Finalmente, em 2024, tivemos outro jogo baseado em Mighty Morphin: Mighty Morphin Power Rangers: Rita’s Rewind. Fiz a análise dele para o GameBlast recentemente e minhas opiniões permanecem inalteradas após alguns updates. Trata-se de um jogo "ok", com uma apresentação visual sublime, mas que exemplifica como amor pelo material original nem sempre resulta em um produto final proporcionalmente bom.
Voltando ao outro lado do mundo
Os Super Sentai receberam mais atenção nos consoles portáteis durante a década de 2010 do que na de 2000. O DS recebeu um jogo de Gokaiger que combina minigames com elementos de dungeon crawler e caça ao tesouro, fortemente inspirado na temática de pirataria que definiu essa série.
Já o 3DS, além do mencionado jogo de Kyoryuger, ganhou Shuriken Sentai Ninninger (Aço Ninja), que trouxe uma leve mudança na jogabilidade, dessa vez focando em combos e hordas de inimigos. No entanto, o design de arte mais simplificado conferiu a essa entrada um visual menos atrativo.
Os jogos mais peculiares vieram de séries como Doubutsu Sentai Zyuohger, que se transformou em um jogo de combinar peças ao estilo Match 3 convencional, e Nari Kids Park: Kaitou Sentai Lupinranger VS Keisatsu Sentai Patranger, lançado para o Switch. Este último é uma coletânea de minigames educativos voltados para crianças e, até a data de publicação deste texto, é o último jogo de console baseado em Super Sentai.

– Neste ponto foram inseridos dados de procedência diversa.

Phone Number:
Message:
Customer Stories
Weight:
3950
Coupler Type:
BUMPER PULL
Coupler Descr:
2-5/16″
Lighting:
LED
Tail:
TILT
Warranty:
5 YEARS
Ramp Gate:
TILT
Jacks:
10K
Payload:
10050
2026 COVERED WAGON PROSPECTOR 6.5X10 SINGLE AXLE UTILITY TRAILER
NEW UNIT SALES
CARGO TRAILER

Voltando ao Wii, vale mencionar Super Sentai Battle: Ranger Cross, um jogo musou lançado em 2011 como parte das comemorações dos 45 anos de Super Sentai. Baseado principalmente em Gokaiger, o jogo permite desbloquear equipes das quatro temporadas anteriores, além de contar com a participação especial dos cinco heróis de Himitsu Sentai Gorenger, o Super Sentai original de 1975.

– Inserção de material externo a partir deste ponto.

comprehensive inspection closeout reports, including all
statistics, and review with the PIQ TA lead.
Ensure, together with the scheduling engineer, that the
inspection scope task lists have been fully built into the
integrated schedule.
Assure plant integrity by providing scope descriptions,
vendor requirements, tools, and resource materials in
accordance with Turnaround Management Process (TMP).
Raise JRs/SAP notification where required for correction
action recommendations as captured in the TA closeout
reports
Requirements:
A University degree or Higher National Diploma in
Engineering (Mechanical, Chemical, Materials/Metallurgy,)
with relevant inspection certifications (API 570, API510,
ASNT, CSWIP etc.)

O game é bastante repetitivo, pois toda fase é uma arena com dezenas de inimigos, enquanto o objetivo é coletar moedas para executar um ataque finalizador. Pelo fanservice de Super Sentai, vale dar uma olhada caso goste muito da franquia; entretanto, a barreira do idioma nipônico é considerável na navegação de menus.

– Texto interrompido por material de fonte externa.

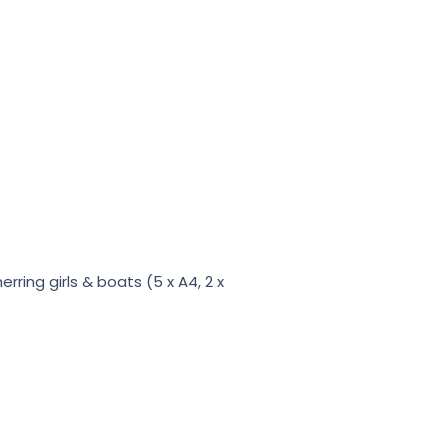
ring girls & boats (5 x A4, 2 x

Vale lembrar que a outra franquia dourada da Toei no universo dos tokusatsu, Kamen Rider, continua recebendo jogos para consoles até hoje. Enquanto os Super Sentai têm se limitado a lançamentos esporádicos e menores, os heróis insetos conquistaram fighting games e até RPGs consideravelmente divertidos. Esse contraste provavelmente se deve à faixa etária do público-alvo. Kamen Rider tradicionalmente apela a um público mais pré-adolescente do que Super Sentai.
Uma série de altos e baixos
E assim encerramos este especial sobre os jogos de Power Rangers, com uma conclusão mediana. É inegável que os títulos da era dos 16 bits merecem destaque, por conseguirem equilibrar melhor a premissa de uma boa aventura com o conceito de um produto licenciado. Embora existam algumas aventuras válidas após essa fase, raramente ultrapassam o patamar de medianos, com a maioria oscilando entre o fraco e o esquecível.
Ainda assim, há esperança. Torço para que a franquia receba algum jogo com maior investimento, que consiga se desprender da nostalgia de Mighty Morphin, um tema que tem dominado os últimos anos. Um título no estilo de Battle for the Grid, que respeite e celebre todo o legado de Power Rangers independente da era ou mídia, seria o ponto de partida ideal para atender às expectativas dos fãs mais dedicados, ou quem sabe um jogo com novos Rangers exclusivos para um game. Não custa sonhar.
Até lá, resta torcer para que tanto a parte ocidental — atualmente em hiato — quanto os Super Sentai continuem a nos brindar com boas produções e programas que entretêm. Que também não faltem brinquedos mirabolantes para despertar aquela vontade de deixar nossa criança interior sorrir.